She remembered Peter breaking into a conversation she was having, and how it annoyed her at first, until she understood that he thought he was helping, trying to give information he thought was important to her discussion. He did that in class, too, like today, and sometimes embarrassed other people by correcting them.
And so he was always alone, and never talked to anyone. Spent most of his time reading, if anyone let him.
She made a decision and stood, picked up her tray and went over to where Peter had finally sat down, at a table that was now mostly empty. “Hi, Peter.”
His head snapped up from the book he’d been reading, and his greeny-brown eyes were wary. I know that look . . . from the mirror, back when I was little. Worried about what’s going to happen next. “Um . . . hi . . . Virginia.”
“What’re you reading?”
He held up the cover just long enough for her to read the title. Have Spacesuit, Will Travel.
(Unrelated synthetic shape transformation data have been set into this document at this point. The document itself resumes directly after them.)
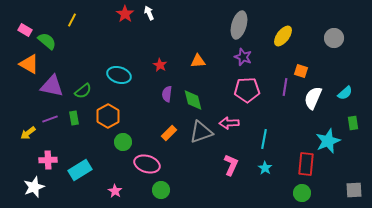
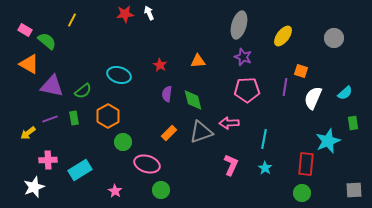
red star at (125, 14): rotated 30 degrees clockwise
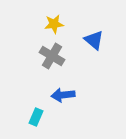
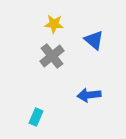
yellow star: rotated 12 degrees clockwise
gray cross: rotated 20 degrees clockwise
blue arrow: moved 26 px right
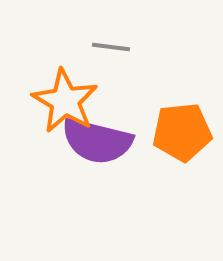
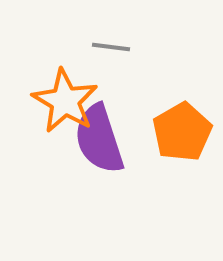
orange pentagon: rotated 24 degrees counterclockwise
purple semicircle: moved 2 px right, 2 px up; rotated 58 degrees clockwise
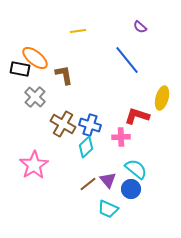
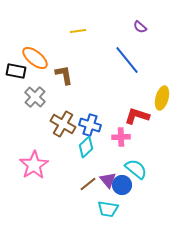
black rectangle: moved 4 px left, 2 px down
blue circle: moved 9 px left, 4 px up
cyan trapezoid: rotated 15 degrees counterclockwise
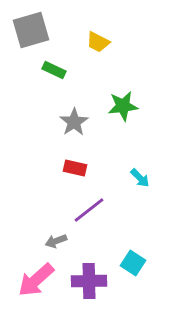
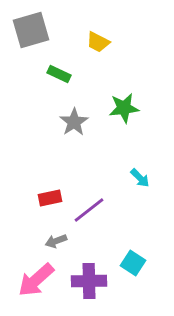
green rectangle: moved 5 px right, 4 px down
green star: moved 1 px right, 2 px down
red rectangle: moved 25 px left, 30 px down; rotated 25 degrees counterclockwise
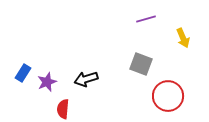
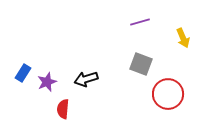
purple line: moved 6 px left, 3 px down
red circle: moved 2 px up
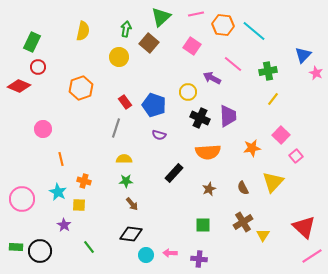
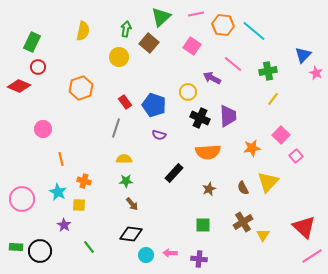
yellow triangle at (273, 182): moved 5 px left
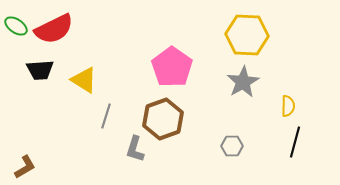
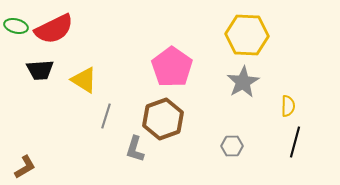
green ellipse: rotated 20 degrees counterclockwise
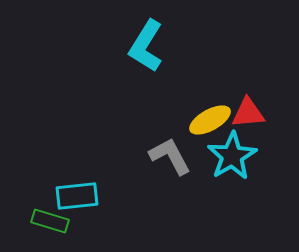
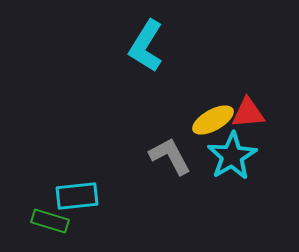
yellow ellipse: moved 3 px right
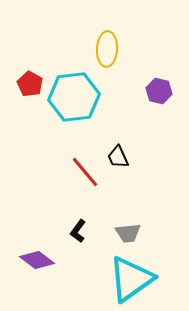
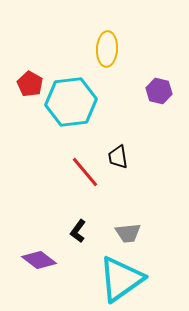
cyan hexagon: moved 3 px left, 5 px down
black trapezoid: rotated 15 degrees clockwise
purple diamond: moved 2 px right
cyan triangle: moved 10 px left
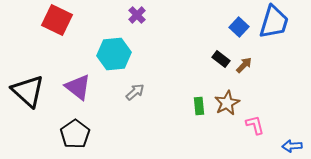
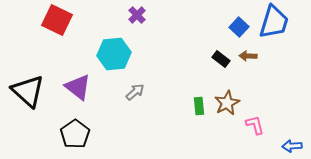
brown arrow: moved 4 px right, 9 px up; rotated 132 degrees counterclockwise
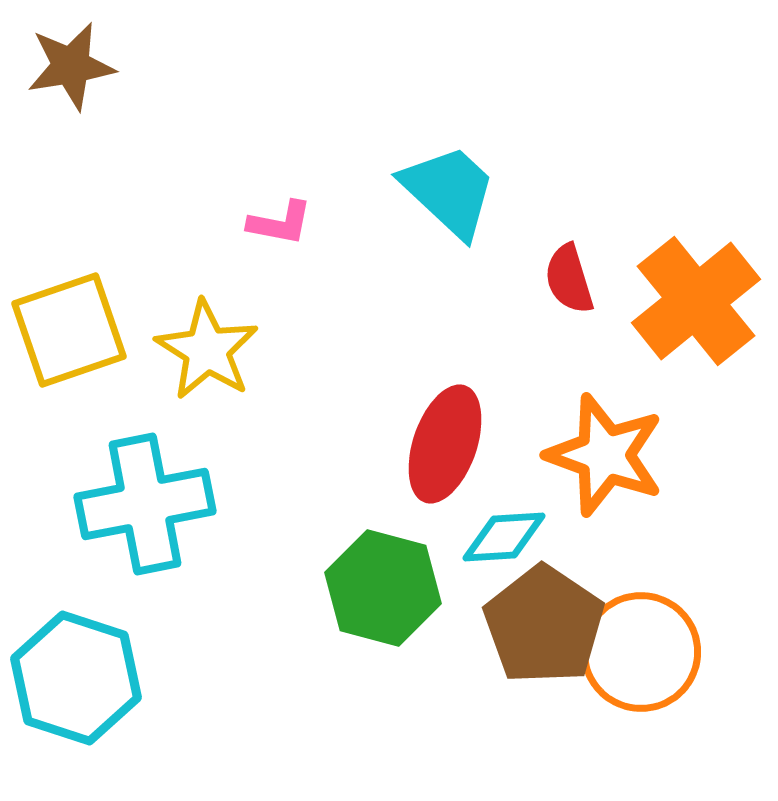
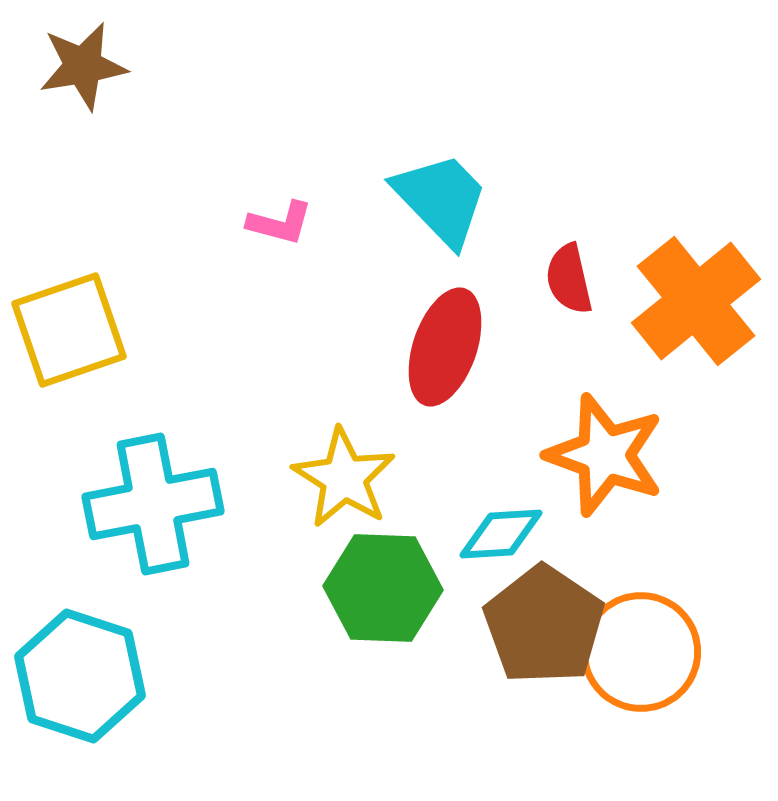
brown star: moved 12 px right
cyan trapezoid: moved 8 px left, 8 px down; rotated 3 degrees clockwise
pink L-shape: rotated 4 degrees clockwise
red semicircle: rotated 4 degrees clockwise
yellow star: moved 137 px right, 128 px down
red ellipse: moved 97 px up
cyan cross: moved 8 px right
cyan diamond: moved 3 px left, 3 px up
green hexagon: rotated 13 degrees counterclockwise
cyan hexagon: moved 4 px right, 2 px up
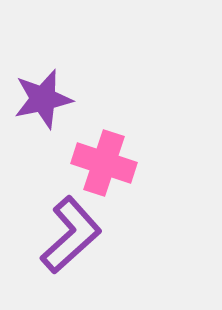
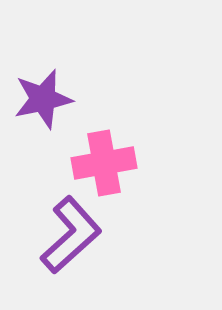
pink cross: rotated 28 degrees counterclockwise
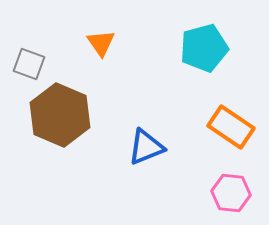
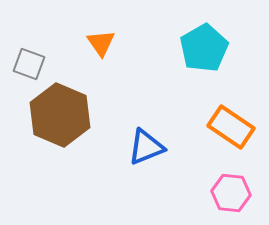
cyan pentagon: rotated 15 degrees counterclockwise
Virginia blinked. She knew that book – her father had it on his shelves, and he’d talked about it, but it was an old book. “Wow, I wouldn’t have expected you were reading Heinlein.” She hoped she pronounced the name of the author right.
His eyes widened, and a grin suddenly burst out on his face. It made his eyes look brighter. “You know this book?”
“Well . . . I haven’t read it yet, but I meant to. My dad has all of his stuff in his room.”
The grin dimmed slightly, but didn’t go away. “Oh. Well, it’s really good. My dad has that whole collection too. And Asimov. And a lot of other books – you read a lot, though?” He suddenly looked panicked. “I mean, I shouldn’t . . . I didn’t mean it to sound surprised or anything, I just . . .”
He really is scared of making mistakes. Like I was.
“It’s okay. Yeah. Um, I read every day, actually. Books that I want to read, I mean, not just school stuff.”
To her surprise, the rest of lunchtime passed almost before she knew it, and she and Peter were still talking when they went outside for the brief recess. The weather was chilly but the sun was out, and she was looking forward to running around a bit.
She suddenly realized Peter had disappeared, and looked around. Oh, that was stupid. Of course, he stays away from the play area and tries to read.
She decided not to push him any farther. He did want to read his book, and I interrupted.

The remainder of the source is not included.